By JUDITH MOHLING
On October 20, 2018, President Trump announced his intention to unilaterally withdraw the United States from the landmark Intermediate-Range Nuclear Forces Treaty (INF) with Russia. For peace activists and others around the world this was explosive and terrible news.
The INF was originally signed by President Ronald Reagan and Soviet General Secretary Mikhail Gorbachev in 1987. President Reagan died in 2004; Mikhail Gorbachev is alive and well at age 87, and was joined on Tuesday by 97 year old George Schultz in writing an opinion editorial for the “Washington Post”. Schultz is a former U.S. secretary of state and now a distinguished fellow at Stanford University’s Hoover Institution who had also been part of the negotiations that resulted in the signing of the INF.
They wrote: “We were both at Reykjavik (where the INF was signed 30 years ago) and participated in the negotiations before and after that led to the first agreements. We understand that nuclear weapons raise difficult issues. But we are convinced the United States and Russia must resume progress on a path toward the eventual elimination of nuclear weapons. The alternative, which is unacceptable, is the continuing threat of those weapons to our very existence.”
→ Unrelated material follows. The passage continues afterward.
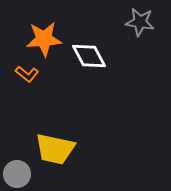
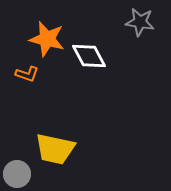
orange star: moved 3 px right; rotated 18 degrees clockwise
orange L-shape: rotated 20 degrees counterclockwise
They went on to write that the signing of the INF was a historic milestone in that leaders of the United States and the (then) Soviet Union agreed that the ultimate goal of the process of nuclear arms reduction should be the elimination of all nuclear weapons. Other treaties followed and there was an opening to a process of real nuclear disarmament.
They see the idea of abandoning the INF as a step toward a new arms race, “undermining strategic stability and increasing the threat of miscalculation or technical failure leading to an immensely destructive war.”
Five days before their letter in the “Washington Post,” a press release from U.S. Senators Jeff Merkley of Oregon, Elizabeth Warren of Massachusetts, Elizabeth Warren, Bernie Sanders of Vermont and Edward J. Markey of Massachusetts, along with Senators Ron Wyden from Oregon, Bernie Sanders of Vermont and Dianne Feinstein from California, announced the introduction of the Prevention of Arms Race Act of 2018, brand new legislation what would stop the U.S. from entering into a 21st Century nuclear arms race. Like the agreement of Gorbachev and Schultz, this was in response to President Trump’s decision to pull the U.S. out of the INF Treaty. Senator Merkley said, “A new nuclear arms race would be costly to our treasury and dangerous for the world.”
Even though there is evidence that Russia has violated the treaty, according to the press release, surely U.S. positions that encroach on Russia after assuring them we would not, exacerbate the situation. Let’s listen to our elders, Gorbachev and Schultz, and really get behind the Prevention of Arms Race Act of 2018 with the muscle of logic and sheer determination to free the world from the risks of returning to the Cold War postures of the past.